Copper, zinc and other base metals have slid, rattled by more concerns about the economy of top metals consumer China and adjusting after a one-day closure of Chinese markets.
Chinese share markets fell overnight, partly driven by a plunge in property companies on worries that a property pre-sale system may be scrapped.
The construction sector is one of the top sources of demand for industrial metals such as copper and zinc.
“We note developers shares declined more than 3 per cent … (with) debt fears resurfacing following last week’s positivity around tax cuts and consumption growth,” Alastair Munro at broker Marex Spectron said in a note.
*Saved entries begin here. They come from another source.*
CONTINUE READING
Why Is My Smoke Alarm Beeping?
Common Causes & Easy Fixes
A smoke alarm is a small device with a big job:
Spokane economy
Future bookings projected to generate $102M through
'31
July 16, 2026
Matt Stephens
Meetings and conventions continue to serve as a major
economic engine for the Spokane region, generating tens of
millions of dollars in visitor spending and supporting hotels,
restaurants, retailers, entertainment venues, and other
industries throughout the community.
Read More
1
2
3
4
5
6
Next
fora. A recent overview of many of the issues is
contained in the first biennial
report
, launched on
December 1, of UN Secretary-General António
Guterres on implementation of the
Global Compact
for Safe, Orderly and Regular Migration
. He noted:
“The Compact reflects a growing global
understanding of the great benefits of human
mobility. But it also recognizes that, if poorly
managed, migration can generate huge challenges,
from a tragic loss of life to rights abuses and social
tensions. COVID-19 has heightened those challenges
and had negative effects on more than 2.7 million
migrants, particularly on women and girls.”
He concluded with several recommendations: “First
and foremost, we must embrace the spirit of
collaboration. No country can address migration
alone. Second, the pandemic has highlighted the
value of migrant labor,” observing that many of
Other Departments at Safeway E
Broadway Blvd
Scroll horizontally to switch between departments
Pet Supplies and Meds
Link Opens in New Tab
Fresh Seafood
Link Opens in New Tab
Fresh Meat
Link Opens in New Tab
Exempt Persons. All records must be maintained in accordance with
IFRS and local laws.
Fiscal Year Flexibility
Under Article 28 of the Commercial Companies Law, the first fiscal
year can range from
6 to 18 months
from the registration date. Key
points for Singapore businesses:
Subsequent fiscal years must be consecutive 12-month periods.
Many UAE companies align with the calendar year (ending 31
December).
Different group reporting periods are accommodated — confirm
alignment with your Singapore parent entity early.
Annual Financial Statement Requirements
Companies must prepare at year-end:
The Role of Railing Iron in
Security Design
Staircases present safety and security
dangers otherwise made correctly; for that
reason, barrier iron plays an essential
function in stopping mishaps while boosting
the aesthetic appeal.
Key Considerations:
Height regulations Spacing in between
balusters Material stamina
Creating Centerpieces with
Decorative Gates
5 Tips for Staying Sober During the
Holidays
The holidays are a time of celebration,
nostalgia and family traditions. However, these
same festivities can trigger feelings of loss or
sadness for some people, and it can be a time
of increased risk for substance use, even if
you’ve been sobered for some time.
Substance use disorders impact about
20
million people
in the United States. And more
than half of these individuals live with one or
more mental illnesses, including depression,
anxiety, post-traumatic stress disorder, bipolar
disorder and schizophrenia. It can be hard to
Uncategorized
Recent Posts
The negative sentiment in China caused the Shanghai Futures Exchange, which was closed on Monday for the Mid-Autumn Festival, to only partially track Friday’s rally on the London Metal Exchange.
Though LME copper surged 4.6 per cent on Friday in its biggest one-day advance since May 2013 and pulled back marginally on Monday, ShFE copper rose only 1.5 per cent on Tuesday.
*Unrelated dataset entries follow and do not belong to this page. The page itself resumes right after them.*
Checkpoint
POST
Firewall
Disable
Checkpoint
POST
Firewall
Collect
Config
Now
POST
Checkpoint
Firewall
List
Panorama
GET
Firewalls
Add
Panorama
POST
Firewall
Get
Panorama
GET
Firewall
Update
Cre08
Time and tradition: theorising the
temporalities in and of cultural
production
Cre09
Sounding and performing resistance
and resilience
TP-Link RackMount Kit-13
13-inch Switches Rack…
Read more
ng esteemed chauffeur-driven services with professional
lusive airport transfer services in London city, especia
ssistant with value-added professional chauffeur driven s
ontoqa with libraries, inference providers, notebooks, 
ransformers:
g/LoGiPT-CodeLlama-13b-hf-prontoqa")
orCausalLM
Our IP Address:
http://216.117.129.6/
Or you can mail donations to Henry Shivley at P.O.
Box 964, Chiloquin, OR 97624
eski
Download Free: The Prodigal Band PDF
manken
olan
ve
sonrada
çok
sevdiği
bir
Three-month LME copper closed 0.6 per cent down at $US6,318 a tonne.
“The move in LME copper is just an adjustment around the arb (arbitrage), given that copper rallied whilst the Chinese were off for the day,” said Nicholas Snowdon, metals analyst at Deutsche Bank in London.
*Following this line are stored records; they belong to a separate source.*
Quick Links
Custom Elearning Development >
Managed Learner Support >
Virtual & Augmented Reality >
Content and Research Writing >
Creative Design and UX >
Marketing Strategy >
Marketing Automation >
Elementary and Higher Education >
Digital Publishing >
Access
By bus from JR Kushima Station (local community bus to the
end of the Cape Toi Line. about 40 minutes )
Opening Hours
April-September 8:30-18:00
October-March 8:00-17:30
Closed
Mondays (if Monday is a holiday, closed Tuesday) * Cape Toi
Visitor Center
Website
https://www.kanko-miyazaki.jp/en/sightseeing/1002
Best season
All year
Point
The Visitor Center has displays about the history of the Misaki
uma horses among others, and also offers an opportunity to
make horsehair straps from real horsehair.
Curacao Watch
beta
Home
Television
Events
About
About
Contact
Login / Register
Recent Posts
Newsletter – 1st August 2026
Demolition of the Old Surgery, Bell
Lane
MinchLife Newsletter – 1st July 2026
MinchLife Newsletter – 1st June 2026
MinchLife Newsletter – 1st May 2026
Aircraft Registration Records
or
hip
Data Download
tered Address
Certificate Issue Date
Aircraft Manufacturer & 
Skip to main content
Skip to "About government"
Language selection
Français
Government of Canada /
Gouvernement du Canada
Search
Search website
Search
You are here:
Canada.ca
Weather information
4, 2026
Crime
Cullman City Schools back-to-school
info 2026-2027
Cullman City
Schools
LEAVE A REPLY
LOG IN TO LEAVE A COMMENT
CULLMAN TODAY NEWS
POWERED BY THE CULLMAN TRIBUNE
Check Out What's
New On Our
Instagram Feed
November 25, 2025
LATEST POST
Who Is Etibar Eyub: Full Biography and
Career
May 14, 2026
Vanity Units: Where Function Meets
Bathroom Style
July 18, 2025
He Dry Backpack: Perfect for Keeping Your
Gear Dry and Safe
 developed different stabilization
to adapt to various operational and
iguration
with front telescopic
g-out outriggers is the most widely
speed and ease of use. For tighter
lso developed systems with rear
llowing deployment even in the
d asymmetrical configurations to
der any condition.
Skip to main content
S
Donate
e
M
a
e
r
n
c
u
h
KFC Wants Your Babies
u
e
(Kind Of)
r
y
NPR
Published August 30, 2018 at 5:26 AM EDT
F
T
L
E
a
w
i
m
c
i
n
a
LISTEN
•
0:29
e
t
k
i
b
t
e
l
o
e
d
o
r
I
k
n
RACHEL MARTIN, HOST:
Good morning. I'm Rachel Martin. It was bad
Copper, zinc and nickel arbitrage windows have been open for an extended period, normally spurring imports of metals into China, but this has been curbed by uncertainty over possible cuts in import taxes, Snowdon said.
“At the moment traders are holding back on importing metal until they have clarity on the actual tax adjustment and the timing,” he said.
Premier Li Keqiang, in comments posted on Sunday, said that China would cut import and export costs for foreign firms.
LME copper inventories fell further on Tuesday to 212,925 tonnes, the lowest since January.
Commerzbank technical analyst Axel Rudolph has upgraded copper to “bullish” from “neutral”, saying in a note: “We expect the $US6,378/$US6,382.50 resistance area to soon give way, in which case our once-again bullish forecast will be confirmed, with the 200-day moving average at $US6,700.79 then being targeted.”
Bearish investors have been targeting LME zinc, which shed 2.2 per cent to finish at $2,507 a tonne. “The metal exhibits the second-largest short of the complex on our estimates at 25 per cent of open interest,” Marex’s Munro said.
LME aluminium ended the day 0.5 per cent firmer at $US2,071 a tonne, lead fell 1.7 per cent to $US2,009, nickel edged down 0.04 per cent to $US12,950 and tin dipped by 0.1 per cent to $US18,900.